Stress Journal: Helping Yourself Cope

Published on September 27, 2016 by arothstein

Most of us stopped keeping a diary or journal when we were in middle school or even sooner. Unfortunately, this is a habit that we should have continued. Studies show time and time again that the act of writing down your feelings provides you with an outlet. It allows you to self-report what is going on with your emotions. Using a stress journal to help you through how you are feeling to assess, categorize, and put into words the reasons you are experiencing certain emotions makes you inordinately more prepared to deal with not only the emotions but also the life experiences that are causing them.

College is a time of great stress. You are required to keep a strict schedule and maintain a taxing routine of learning and preparing for assessments of your knowledge. While it may seem counter intuitive to add in one additional writing practice to your already busy schedule, research shows that college students can greatly benefit from journaling. One study showed that college students who journal make less visits to student health for physical illnesses. Another study showed that college students who journal regularly felt less anxiety and dealt with less external conflict that students who did not.  

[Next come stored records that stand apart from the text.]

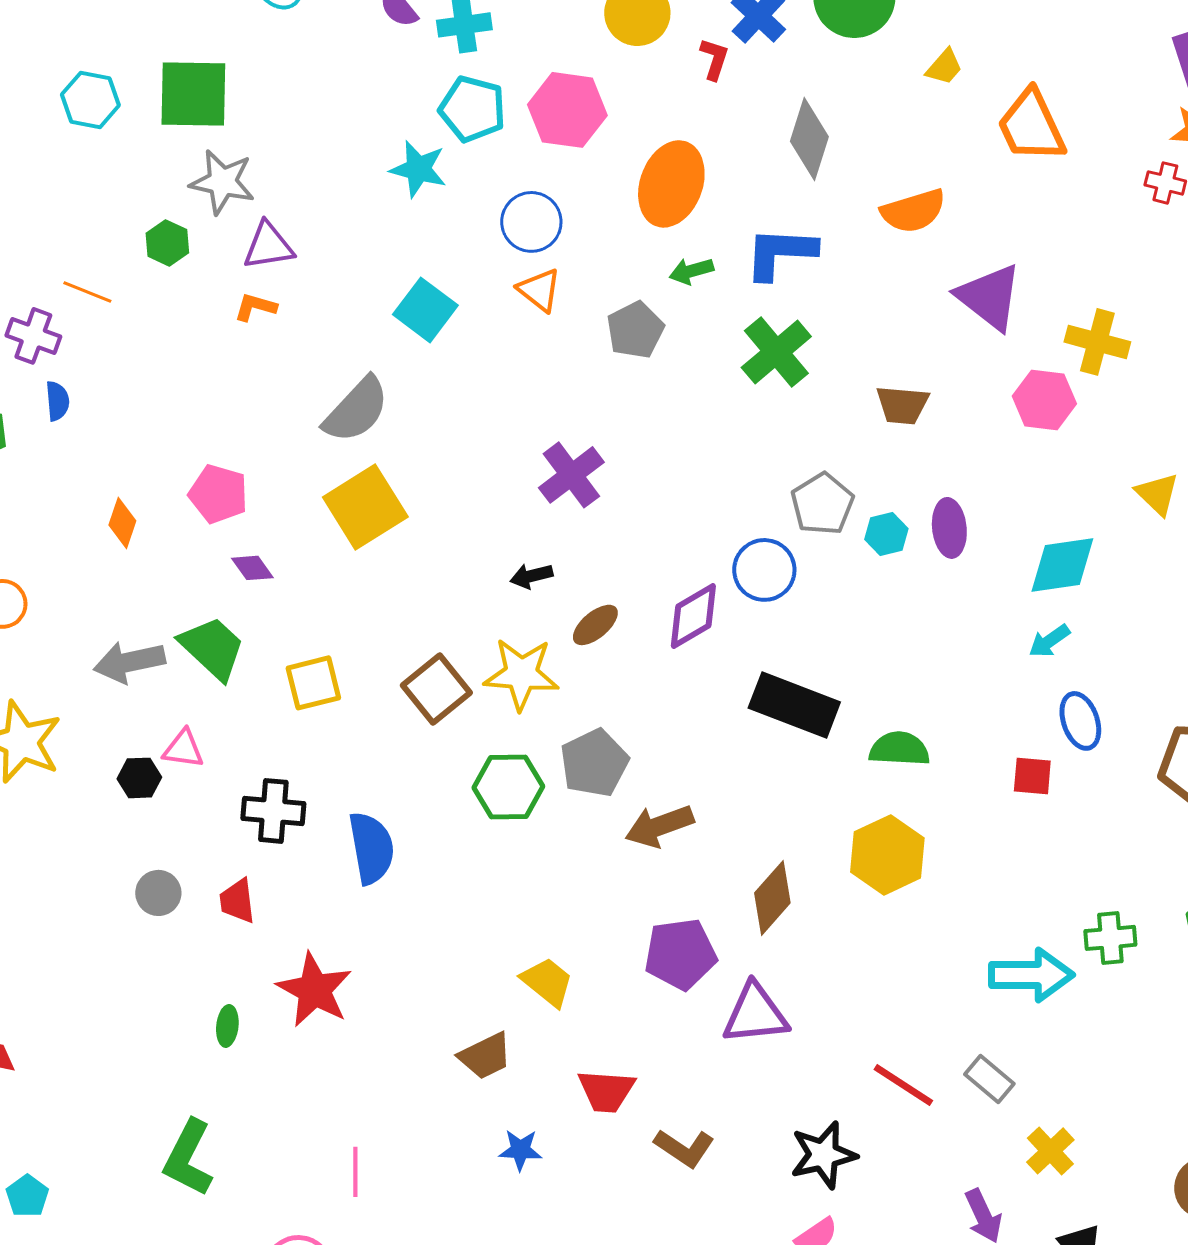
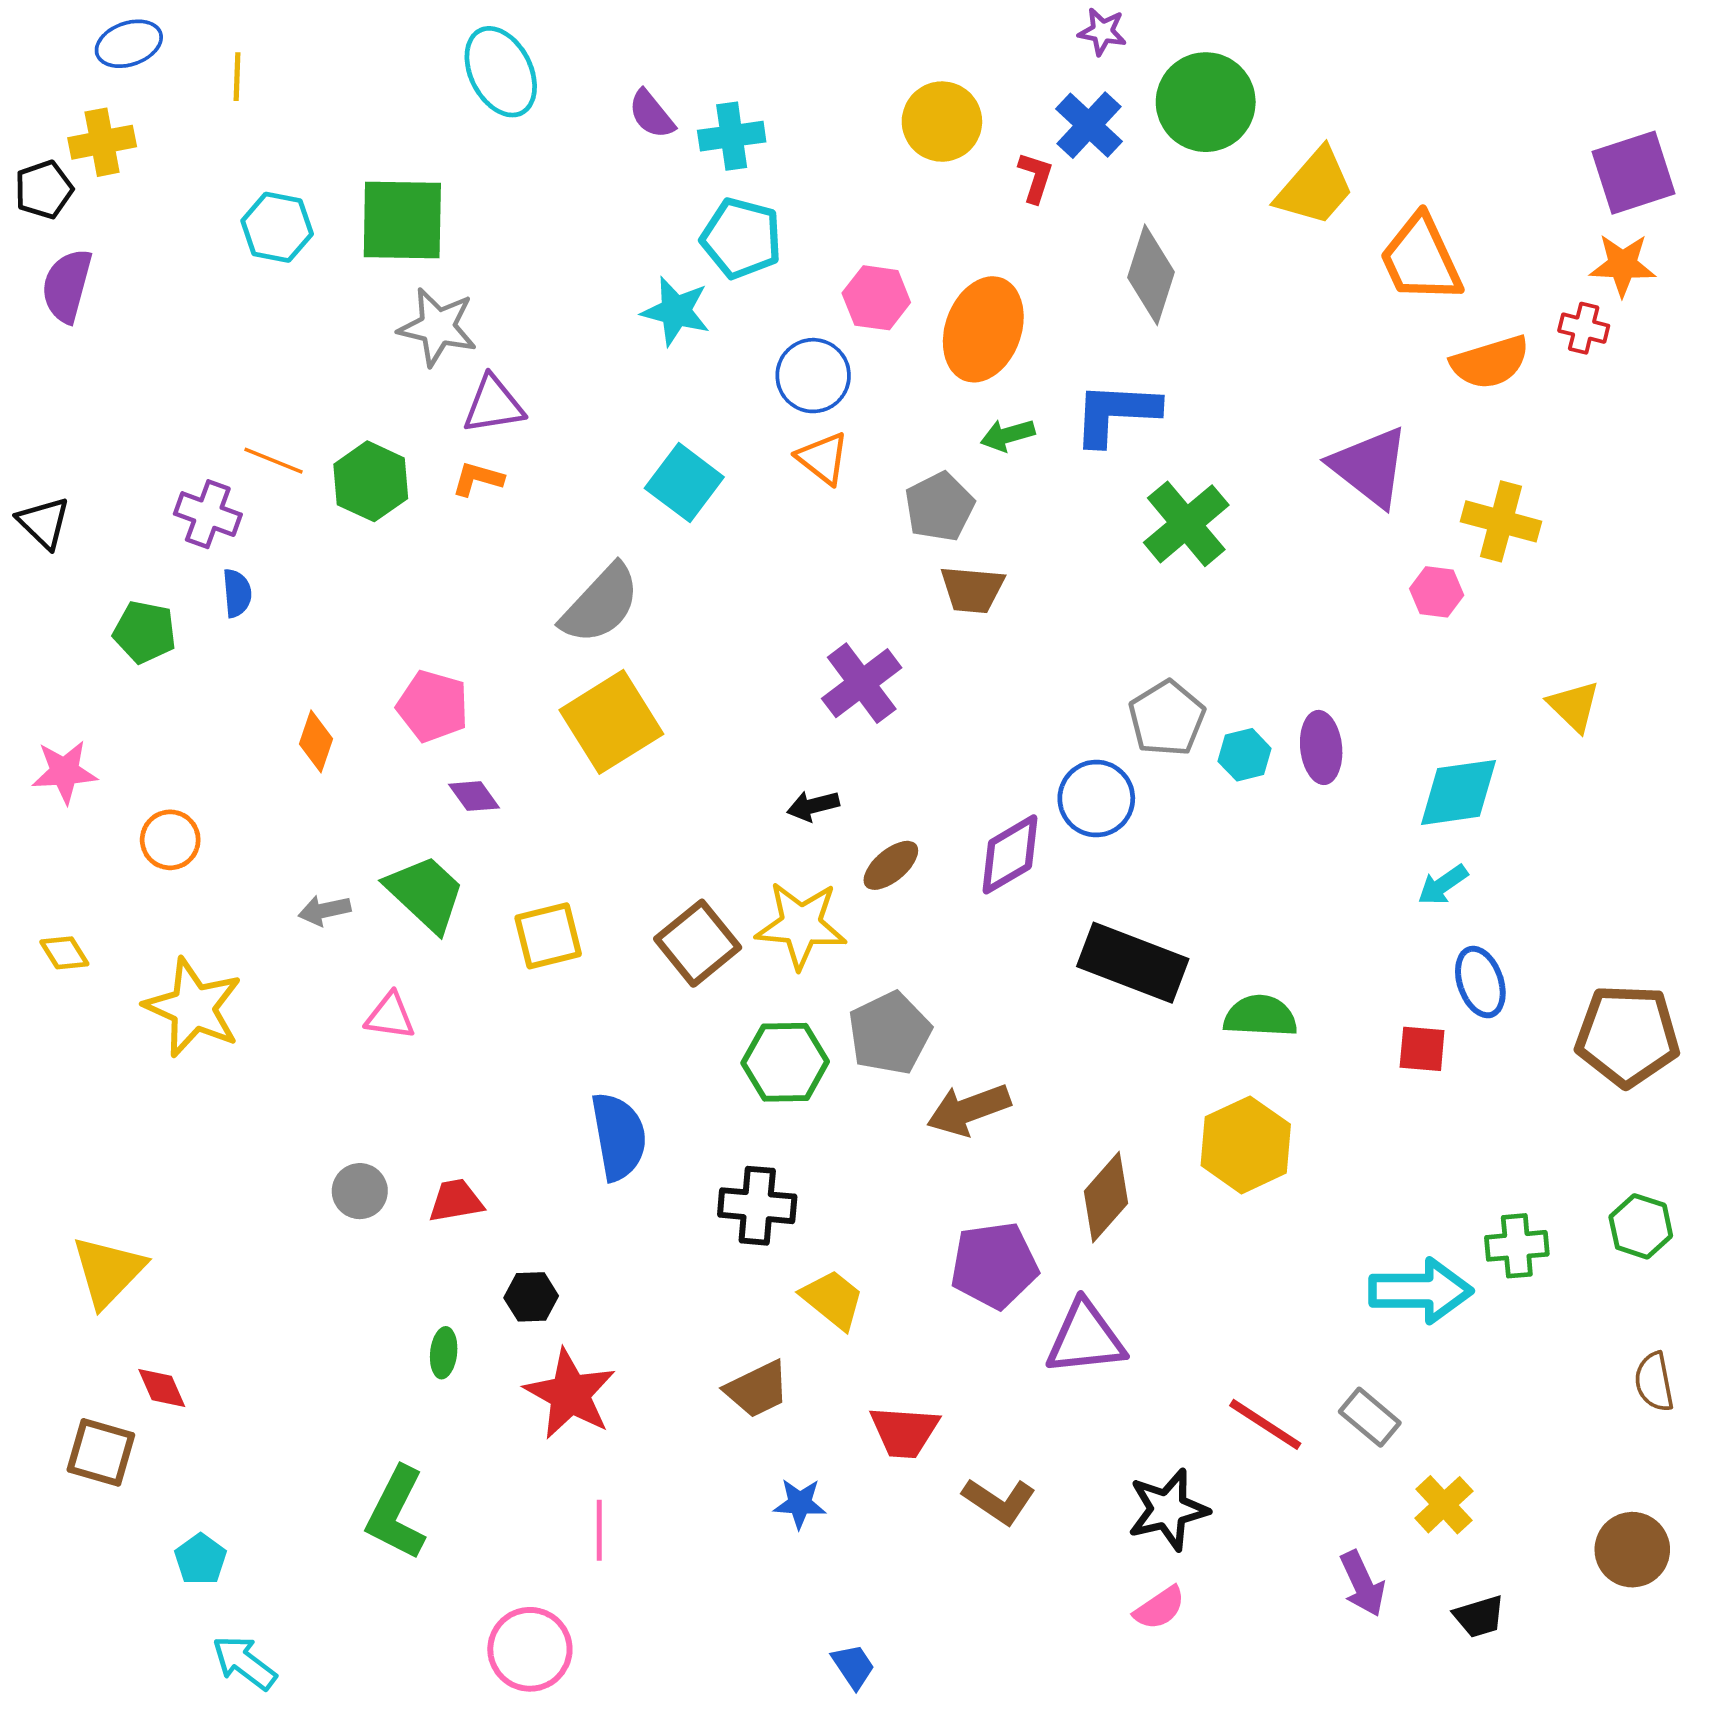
yellow trapezoid: (944, 67) -> (1315, 187), size x1.8
pink hexagon: (567, 110) -> (876, 298), moved, size x0.7
orange semicircle: (913, 211) -> (1490, 362), moved
green hexagon: (167, 243) -> (371, 481), moved, size x1.4
green cross: (776, 352) -> (1186, 524), moved
pink hexagon: (1044, 400) -> (1437, 592), size x0.7
brown trapezoid: (902, 405) -> (972, 589), moved
gray arrow: (129, 662) -> (325, 910), size x0.6
black hexagon: (139, 778) -> (531, 1297), moved
black cross: (273, 811) -> (757, 1206), moved
red trapezoid: (237, 901) -> (456, 1201), turned 87
red star: (314, 990) -> (570, 1394), moved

As you consider adopting a journaling practice, don’t think that you are going to have to spend hours pouring over your journal to gain the positive benefits. Instead, research indicates that the ideal amount of time to spend journaling daily to see positive outcomes is only 15 minutes per day, four to five days per week. Also, there is no need to keep a paper and pen journal. Blogging anonymously or even journaling into a blank word document is also effective.

Once you have decided to journal, your journal can take any form that you find useful. You can sketch, doodle, design, and write just about anything inside that you wish. However, in order for the journal to be an effective tool for managing stress, you are going to have to spend some time writing in a more methodical manner. First, using your journal as a tool for dealing with stress means that you will document things that are causing you to feel stress, how you are dealing with them, how you want to deal with them, and how you can prevent the situations in the future.

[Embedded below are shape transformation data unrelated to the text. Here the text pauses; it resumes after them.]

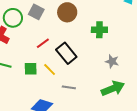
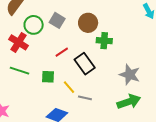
green cross: (99, 30) -> (104, 41), moved
gray star: (112, 61) -> (130, 75), size x1.5
yellow line: (50, 70) -> (69, 87), moved

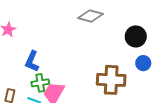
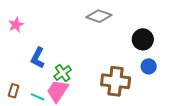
green cross: (40, 83) -> (63, 73), moved, turned -30

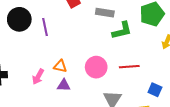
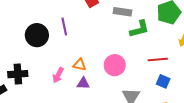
black circle: (19, 19) -> (37, 35), moved
red line: (129, 67) -> (158, 59), moved
blue square: (155, 90) -> (163, 81), moved

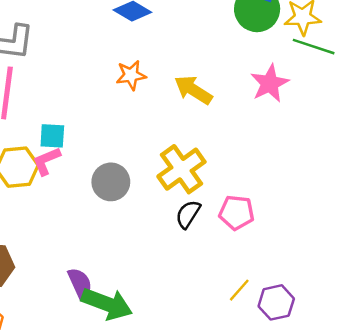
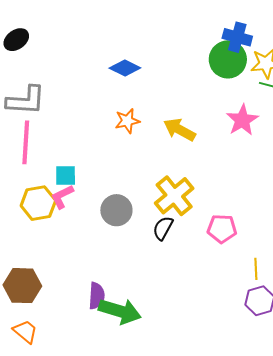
black semicircle: (188, 214) -> (163, 228), moved
purple semicircle: (80, 283) -> (97, 296), turned 32
yellow line: (239, 290) -> (256, 269), moved, turned -40

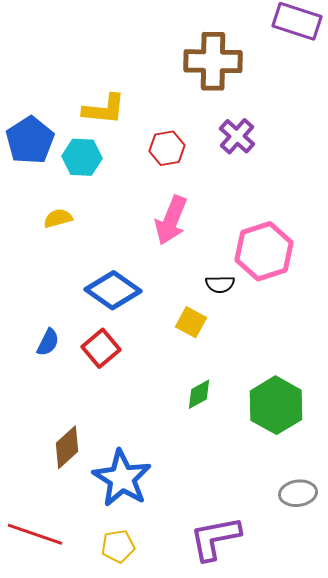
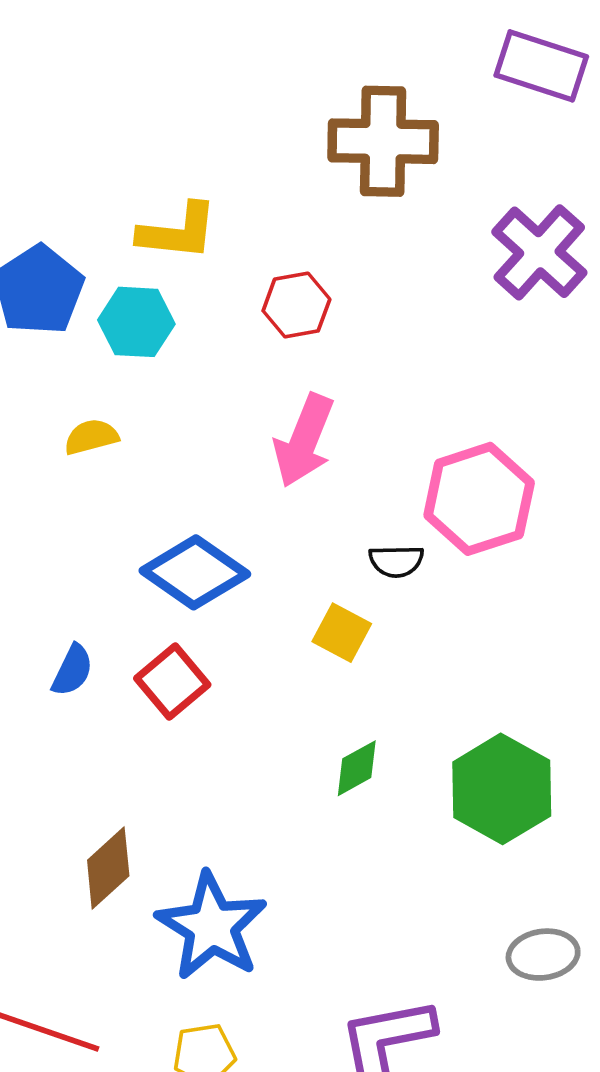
purple cross: (237, 136) -> (539, 252), moved, size x1.4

The best way to start is by looking closely at one stressful event. Take a few minutes to summarize the stressful situation. Make sure to include what happened immediately before it and what you did immediately after it. Name who was involved, where you were, exactly what happened that made it stressful, and any other details that you think are important. Then you are going to re-read what you have written. Looking back on your account of the situation, you need to ask yourself whether or not the other people involved in the situation likely viewed it in the same way. Did you overreact? How could you have handled the situation better? Is there a point that you could have left the situation to prevent the stress from escalating?

As you record more and more events, you will be able to identify patterns, work on strategies to deal with your common stressors, and avoid stressful situations whenever possible.